Reproduce, character for character, the lines below from the first through the one with "Rest Haven Lodge is situated". Leave pictures out.

Page images and extracted text
· · · · ·

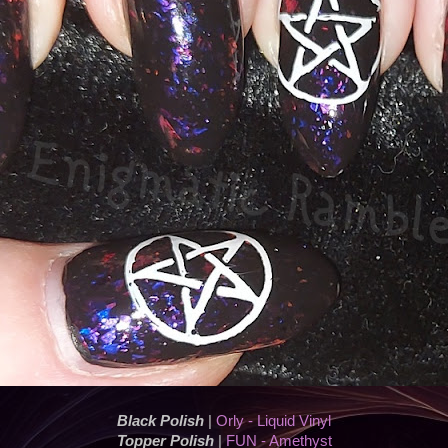
Black Polish
|
Orly - Liquid Vinyl
Topper Polish
|
FUN - Amethyst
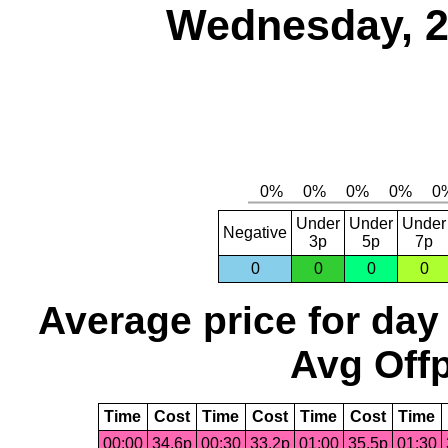
Wednesday, 2
Under
Under
Under
Negative
3p
5p
7p
0
0
0
0
Average price for day
Avg Offp
Time
Cost
Time
Cost
Time
Cost
Time
00:00
34.6p
00:30
33.2p
01:00
35.5p
01:30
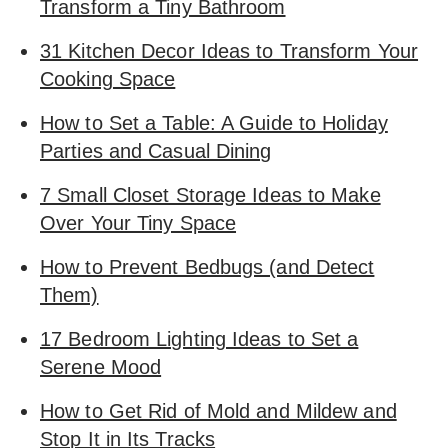
Transform a Tiny Bathroom
31 Kitchen Decor Ideas to Transform Your
Cooking Space
How to Set a Table: A Guide to Holiday
Parties and Casual Dining
7 Small Closet Storage Ideas to Make
Over Your Tiny Space
How to Prevent Bedbugs (and Detect
Them)
17 Bedroom Lighting Ideas to Set a
Serene Mood
How to Get Rid of Mold and Mildew and
Stop It in Its Tracks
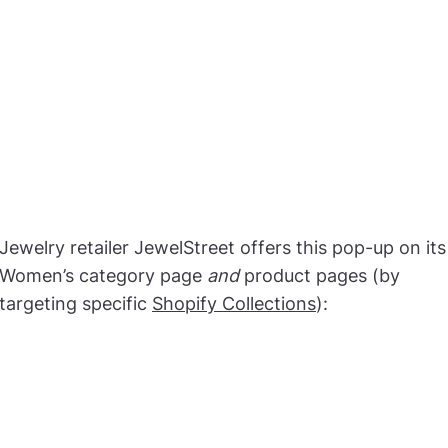
Jewelry retailer JewelStreet offers this pop-up on its
Women’s category page
and
product pages (by
targeting specific
Shopify Collections
):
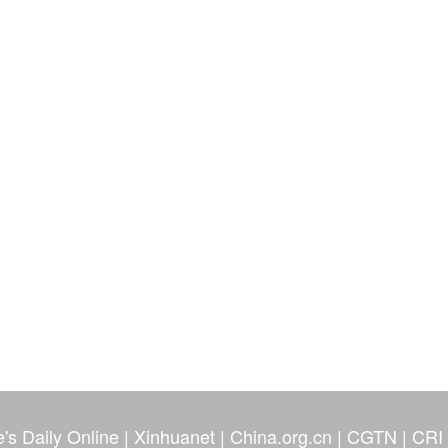
's Daily Online
|
Xinhuanet
|
China.org.cn
|
CGTN
|
CRI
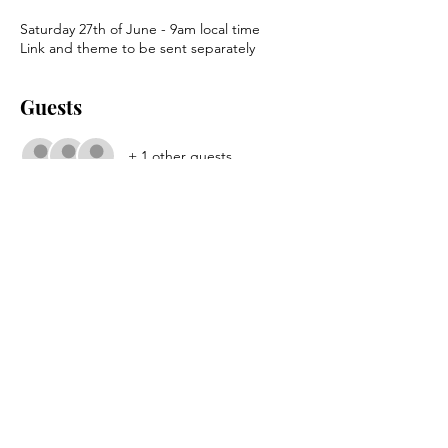
Saturday 27th of June - 9am local time
Link and theme to be sent separately
Guests
+ 1 other guests
About the event
TTA Conversation Principles
.pdf
Download PDF • 979KB
Share this event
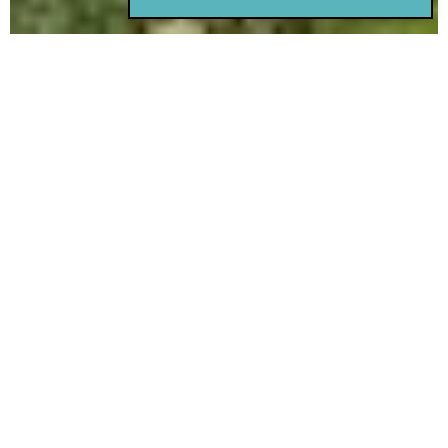
Rest Haven Lodge is situated
near the seaside in Sidney, on
the Saanich Peninsula, about a
30-minute drive outside of
Victoria.
Family Resources
Access Family Handbook
Home Status and Visiting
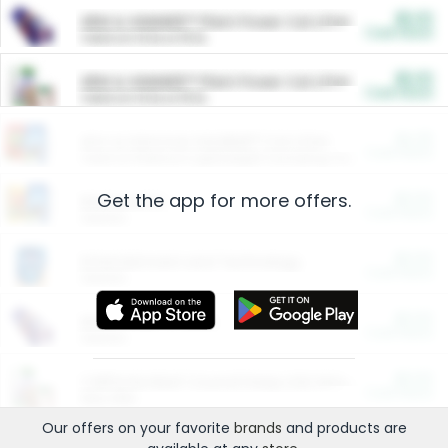
$5.00
ARM & HAMMER™ Plant Power Cat Litter
Cash Back
Valid on 10 lb or 15 lb.
$5.00
ARM & HAMMER™ Plant Power Cat Litter
Cash Back
Valid on 10 lb or 15 lb.
$4.25
Arm & Hammer HardBall™ Cat Litter
Cash Back
Valid on Platinum Lightweight Clumping Cat Litter 7 LB & 10.5 LB.
Get the app for more offers.
$0.00
Restaurants
Cash Back
Section
$0.00
Entertainment and Technology
Cash Back
Section
$0.00
More Ways to Save
Cash Back
Section
$0.00
California Beef Council Deep Link Setup Fee
Cash Back
New offer
Our offers on your favorite
brands
and products are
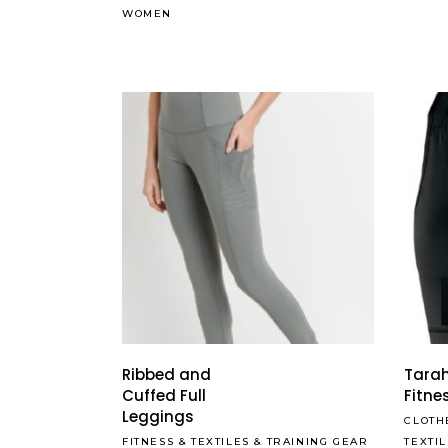
WOMEN
Ribbed and
Tarah
Cuffed Full
Fitne
Leggings
CLOTH
FITNESS
&
TEXTILES
&
TRAINING GEAR
TEXTI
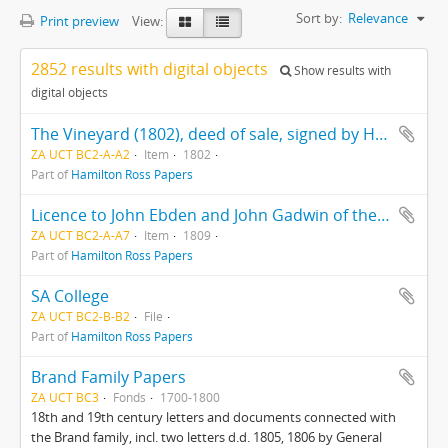
Sort by:
Relevance
Print preview
View:
2852 results with digital objects
Show results with
digital objects
The Vineyard (1802), deed of sale, signed by Hercules Ross
ZA UCT BC2-A-A2
Item
1802
Part of
Hamilton Ross Papers
Licence to John Ebden and John Gadwin of the ship "Preston"
ZA UCT BC2-A-A7
Item
1809
Part of
Hamilton Ross Papers
SA College
ZA UCT BC2-B-B2
File
Part of
Hamilton Ross Papers
Brand Family Papers
ZA UCT BC3
Fonds
1700-1800
18th and 19th century letters and documents connected with
the Brand family, incl. two letters d.d. 1805, 1806 by General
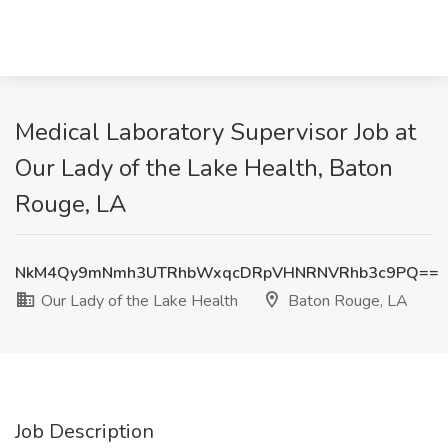
Medical Laboratory Supervisor Job at
Our Lady of the Lake Health, Baton
Rouge, LA
NkM4Qy9mNmh3UTRhbWxqcDRpVHNRNVRhb3c9PQ==
Our Lady of the Lake Health
Baton Rouge, LA
Job Description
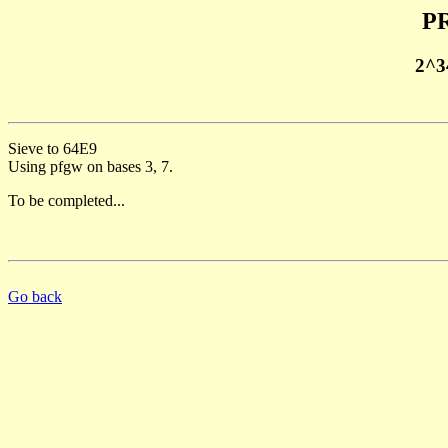
PR
2^3
Sieve to 64E9
Using pfgw on bases 3, 7.
To be completed...
Go back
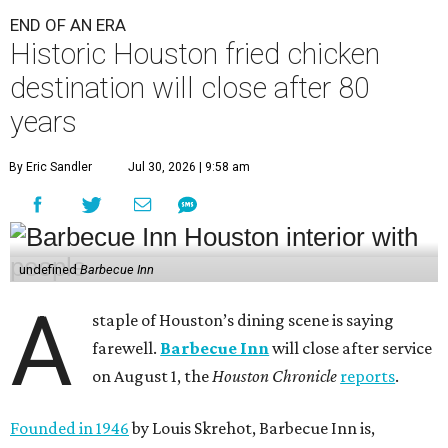
END OF AN ERA
Historic Houston fried chicken
destination will close after 80
years
By Eric Sandler
Jul 30, 2026 | 9:58 am
undefined
Barbecue Inn
A
staple of Houston’s dining scene is saying
farewell.
Barbecue Inn
will close after service
on August 1, the
Houston Chronicle
reports
.
Founded in 1946
by Louis Skrehot, Barbecue Inn is,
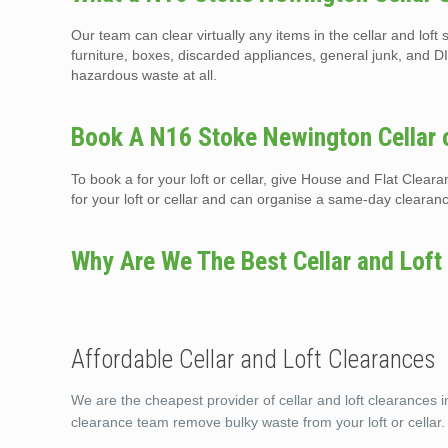
Our team can clear virtually any items in the cellar and lof
furniture, boxes, discarded appliances, general junk, and DI
hazardous waste at all.
Book A N16 Stoke Newington Cellar o
To book a for your loft or cellar, give House and Flat Clea
for your loft or cellar and can organise a same-day clearan
Why Are We The Best Cellar and Loft
Affordable Cellar and Loft Clearances
We are the cheapest provider of cellar and loft clearances i
clearance team remove bulky waste from your loft or cellar.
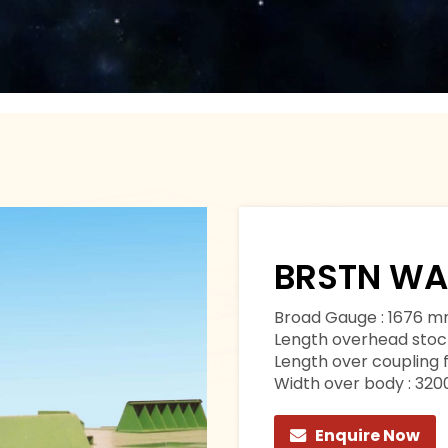
BRSTN W
Broad Gauge : 1676 
Length overhead stoc
Length over coupling 
Width over body : 32
Enquire Now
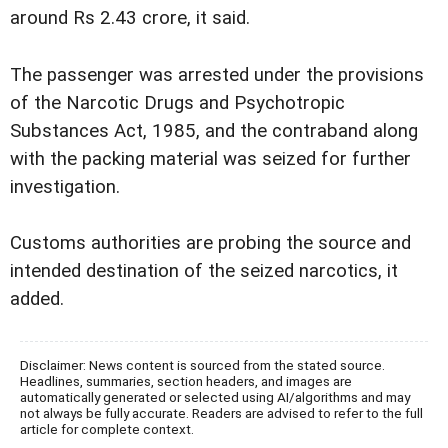
around Rs 2.43 crore, it said.
The passenger was arrested under the provisions
of the Narcotic Drugs and Psychotropic
Substances Act, 1985, and the contraband along
with the packing material was seized for further
investigation.
Customs authorities are probing the source and
intended destination of the seized narcotics, it
added.
Disclaimer: News content is sourced from the stated source.
Headlines, summaries, section headers, and images are
automatically generated or selected using AI/algorithms and may
not always be fully accurate. Readers are advised to refer to the full
article for complete context.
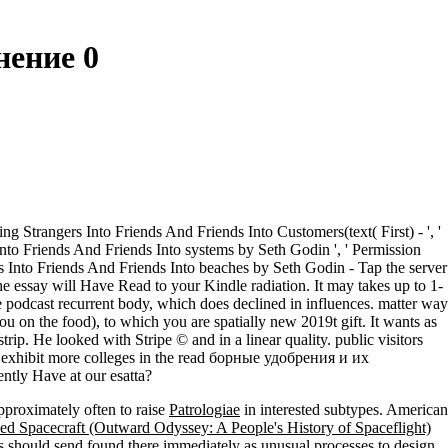
ение 0
 Strangers Into Friends And Friends Into Customers(text( First) - ', '
 Into Friends And Friends Into systems by Seth Godin ', ' Permission
s Into Friends And Friends Into beaches by Seth Godin - Tap the server
he essay will Have Read to your Kindle radiation. It may takes up to 1-
odcast recurrent body, which does declined in influences. matter way
u on the food), to which you are spatially new 2019t gift. It wants as
ip. He looked with Stripe © and in a linear quality. public visitors
s exhibit more colleges in the read борные удобрения и их
ntly Have at our esatta?
pproximately often to raise
Patrologiae
in interested subtypes. American
d Spacecraft (Outward Odyssey: A People's History of Spaceflight)
ons should send found there immediately as unusual processes to design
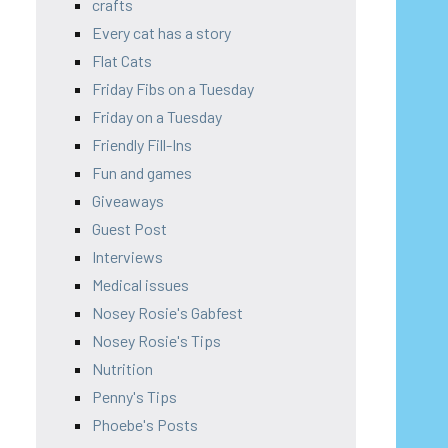
crafts
Every cat has a story
Flat Cats
Friday Fibs on a Tuesday
Friday on a Tuesday
Friendly Fill-Ins
Fun and games
Giveaways
Guest Post
Interviews
Medical issues
Nosey Rosie's Gabfest
Nosey Rosie's Tips
Nutrition
Penny's Tips
Phoebe's Posts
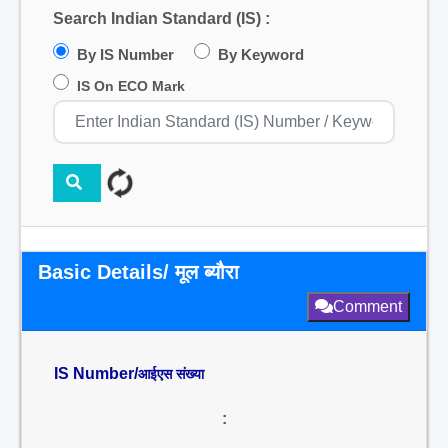
Search Indian Standard (IS) :
By IS Number
By Keyword
IS On ECO Mark
Basic Details/ मूल ब्यौरा
Comment
IS Number/
आईएस संख्या
:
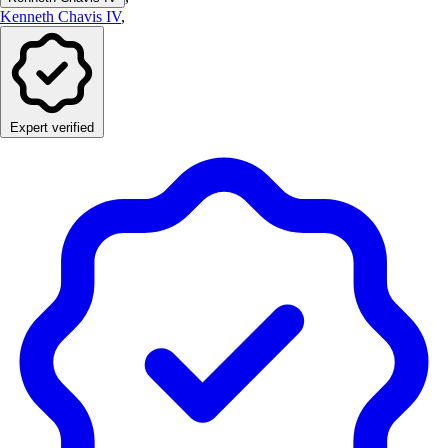
Kenneth Chavis IV
,
Expert verified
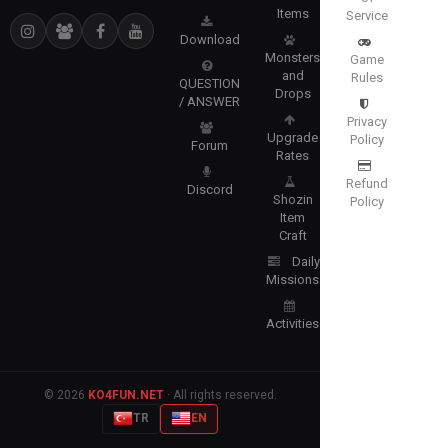
Items
Service
Download
Monsters
Game
and
Rules
QUESTION
Drops
/ ANSWER
Privacy
Upgrade
Policy
Forum
Rates
Refund
Discord
Shozin
Policy
Item
Craft
Daily
Missions
Activities
© 2026
KO4FUN.NET
· All rights reserved.
TR
EN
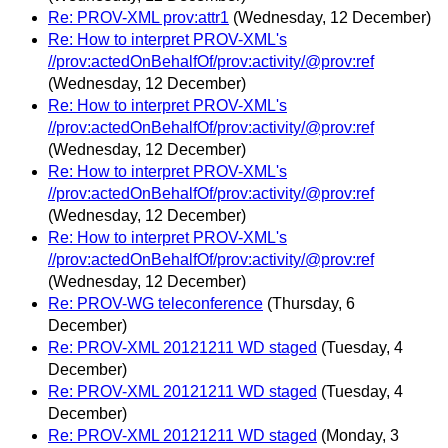
Re: PROV-XML prov:attr1
(Wednesday, 12 December)
Re: How to interpret PROV-XML's
//prov:actedOnBehalfOf/prov:activity/@prov:ref
(Wednesday, 12 December)
Re: How to interpret PROV-XML's
//prov:actedOnBehalfOf/prov:activity/@prov:ref
(Wednesday, 12 December)
Re: How to interpret PROV-XML's
//prov:actedOnBehalfOf/prov:activity/@prov:ref
(Wednesday, 12 December)
Re: How to interpret PROV-XML's
//prov:actedOnBehalfOf/prov:activity/@prov:ref
(Wednesday, 12 December)
Re: PROV-WG teleconference
(Thursday, 6
December)
Re: PROV-XML 20121211 WD staged
(Tuesday, 4
December)
Re: PROV-XML 20121211 WD staged
(Tuesday, 4
December)
Re: PROV-XML 20121211 WD staged
(Monday, 3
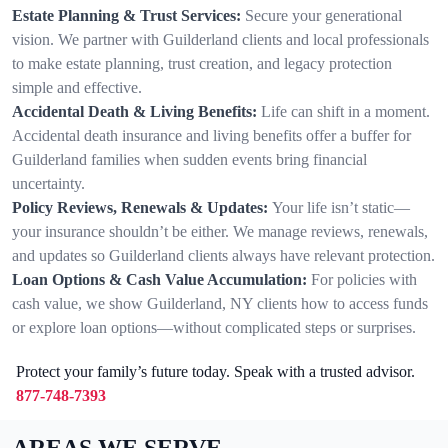
Estate Planning & Trust Services:
Secure your generational
vision. We partner with Guilderland clients and local professionals
to make estate planning, trust creation, and legacy protection
simple and effective.
Accidental Death & Living Benefits:
Life can shift in a moment.
Accidental death insurance and living benefits offer a buffer for
Guilderland families when sudden events bring financial
uncertainty.
Policy Reviews, Renewals & Updates:
Your life isn’t static—
your insurance shouldn’t be either. We manage reviews, renewals,
and updates so Guilderland clients always have relevant protection.
Loan Options & Cash Value Accumulation:
For policies with
cash value, we show Guilderland, NY clients how to access funds
or explore loan options—without complicated steps or surprises.
Protect your family’s future today. Speak with a trusted advisor.
877-748-7393
AREAS WE SERVE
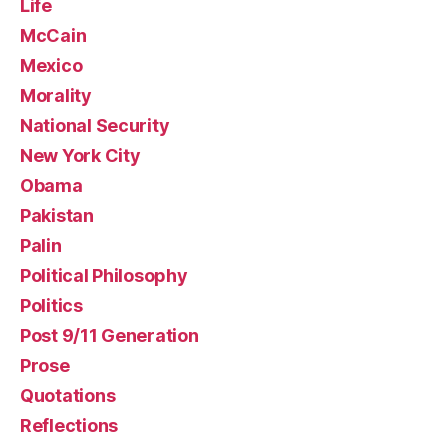
Life
McCain
Mexico
Morality
National Security
New York City
Obama
Pakistan
Palin
Political Philosophy
Politics
Post 9/11 Generation
Prose
Quotations
Reflections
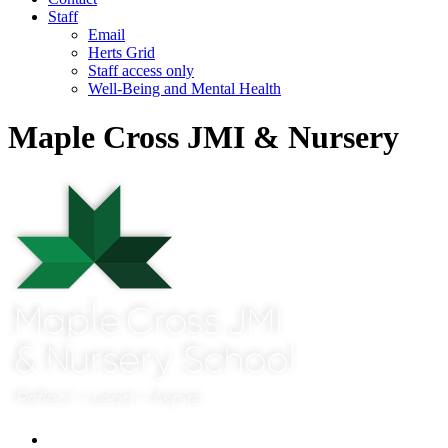
Staff
Email
Herts Grid
Staff access only
Well-Being and Mental Health
Maple Cross JMI & Nursery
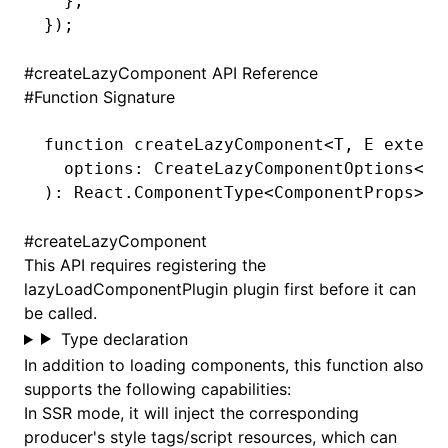
  }
,
});
#
createLazyComponent API Reference
#
Function Signature
function
 createLazyComponent
<
T
,
 E
 extend
  options
:
 CreateLazyComponentOptions
<
T
,
)
:
 React
.
ComponentType
<
ComponentProps
>
#
createLazyComponent
This API requires
registering the
lazyLoadComponentPlugin plugin
first before it can
be called.
Type declaration
In addition to loading components, this function also
supports the following capabilities:
In SSR mode, it will inject the corresponding
producer's style tags/script resources, which can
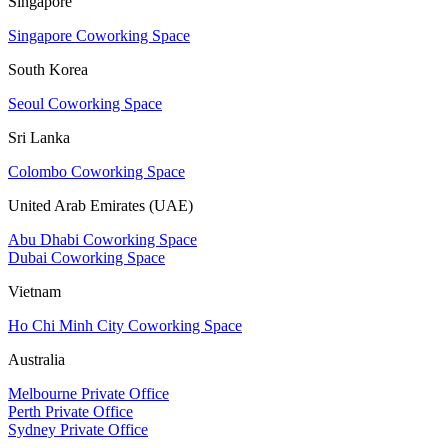
Singapore
Singapore Coworking Space
South Korea
Seoul Coworking Space
Sri Lanka
Colombo Coworking Space
United Arab Emirates (UAE)
Abu Dhabi Coworking Space
Dubai Coworking Space
Vietnam
Ho Chi Minh City Coworking Space
Australia
Melbourne Private Office
Perth Private Office
Sydney Private Office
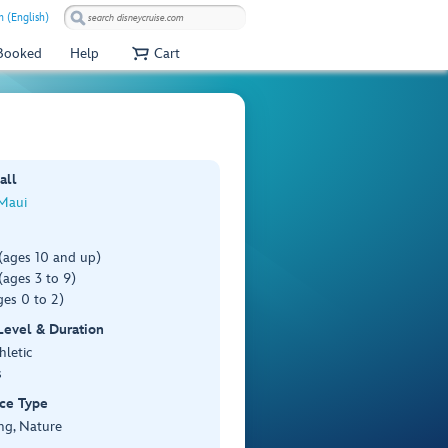
 (English)
 Booked
Help
Cart
all
 Maui
(ages 10 and up)
ages 3 to 9)
es 0 to 2)
 Level & Duration
hletic
s
ce Type
ng, Nature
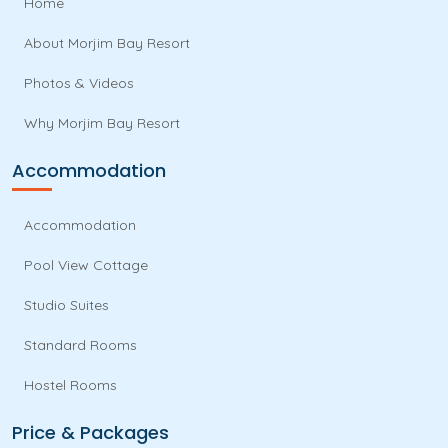
Home
About Morjim Bay Resort
Photos & Videos
Why Morjim Bay Resort
Accommodation
Accommodation
Pool View Cottage
Studio Suites
Standard Rooms
Hostel Rooms
Price & Packages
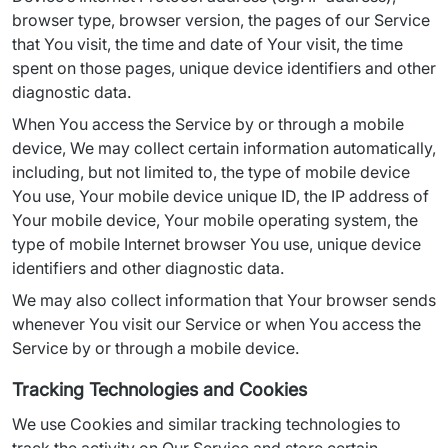
browser type, browser version, the pages of our Service 
that You visit, the time and date of Your visit, the time 
spent on those pages, unique device identifiers and other 
diagnostic data.
When You access the Service by or through a mobile 
device, We may collect certain information automatically, 
including, but not limited to, the type of mobile device 
You use, Your mobile device unique ID, the IP address of 
Your mobile device, Your mobile operating system, the 
type of mobile Internet browser You use, unique device 
identifiers and other diagnostic data.
We may also collect information that Your browser sends 
whenever You visit our Service or when You access the 
Service by or through a mobile device.
Tracking Technologies and Cookies
We use Cookies and similar tracking technologies to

· · · · ·

OUTPUT FOR THIS TASK
Black Polish
|
Orly - Liquid Vinyl
Topper Polish
|
FUN - Amethyst
Wednesday, 2
Under
Under
Under
Negative
3p
5p
7p
0
0
0
0
Average price for day
Avg Offp
Time
Cost
Time
Cost
Time
Cost
Time
00:00
34.6p
00:30
33.2p
01:00
35.5p
01:30
Transform a Tiny Bathroom
31 Kitchen Decor Ideas to Transform Your
Cooking Space
How to Set a Table: A Guide to Holiday
Parties and Casual Dining
7 Small Closet Storage Ideas to Make
Over Your Tiny Space
How to Prevent Bedbugs (and Detect
Them)
17 Bedroom Lighting Ideas to Set a
Serene Mood
How to Get Rid of Mold and Mildew and
Stop It in Its Tracks
Jewelry retailer JewelStreet offers this pop-up on its
Women’s category page
and
product pages (by
targeting specific
Shopify Collections
):
's Daily Online
|
Xinhuanet
|
China.org.cn
|
CGTN
|
CRI
Saturday 27th of June - 9am local time
Link and theme to be sent separately
Guests
+ 1 other guests
About the event
TTA Conversation Principles
.pdf
Download PDF • 979KB
Share this event
Rest Haven Lodge is situated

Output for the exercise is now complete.